Traditional notions of the intellectual were never meant to include people who looked like me or who had a background like mine, who came from a non-elite academic pedigree, emerged proudly from a historically Black university, earned a doctorate in African American Studies. Traditional notions of the intellectual were never meant to include people who researched like me, thought like me, wrote like me—or who researched, thought, or wrote for people like me. Traditional notions of the intellectual were never meant to include people who are not ranking groups of people in the face of inequity and injustice. Traditional notions of the intellectual were never meant to include those of us who are fixated and focused wholly and totally on uncovering and clarifying complex truths that can radically improve the human condition. Traditional notions of the intellectual were never meant to include our conception of the intellectual.

Well, the Oxford English Dictionary disagrees, but really, who cares? (I’ve chosen a few of many definitions that seem to be what Kendi’s talking about.)

(“Intellectual” an adjective) Possessing a high degree of understanding or intelligence; given to pursuits that exercise the intellect; spec. devoted to academic or cultural interests.

(“Intellectual” as a noun): An intellectual being; a person of superior or supposedly superior intellect; spec. (a) a highly intelligent person who pursues academic interests; (b) a person who cultivates the mind or mental powers and pursues learning and cultural interests.

Note the word “cultural” in both definitions.
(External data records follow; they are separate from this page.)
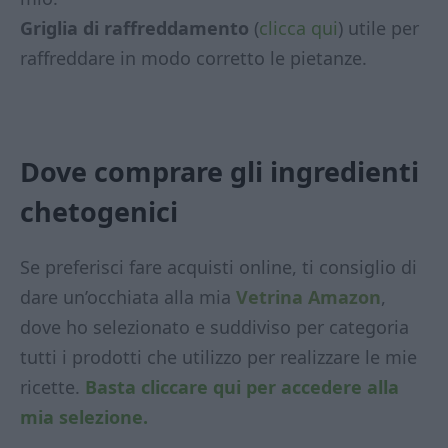
Griglia di raffreddamento
(
clicca qui
) utile per
raffreddare in modo corretto le pietanze.
Dove comprare gli ingredienti
chetogenici
Se preferisci fare acquisti online, ti consiglio di
dare un’occhiata alla mia
Vetrina Amazon
,
dove ho selezionato e suddiviso per categoria
tutti i prodotti che utilizzo per realizzare le mie
ricette.
Basta cliccare qui per accedere alla
mia selezione.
At any rate, here’s some beefing by Kendi about how he thought his antiracism book would be received:

When the traditionalists today disagree with the evidence-based findings of intellectuals—or envy the prominence of our work—too often they do not contest our findings with their own evidence. They do not usually engage in intellectual activity. They misrepresent our work. They play up minor typos or small miscues to take down major theses. They call us names they never define, like “leftist” or “Marxist” or “woke” or “socialist” or “prophet” or “grifter” or “political” or “racist.” All to attack our credibility as intellectuals—to reassert their own credibility. In politics, they say, when you can’t win on policy, you smear the candidate. In intellectualism, when you can’t win on evidence, you smear the intellectual.

 

I knew the smears were coming, because I knew history. What blocked my writing bound my intellectualism. What finally set me free to be an intellectual was the face of death, a face I still stare at to amass the courage to be an intellectual.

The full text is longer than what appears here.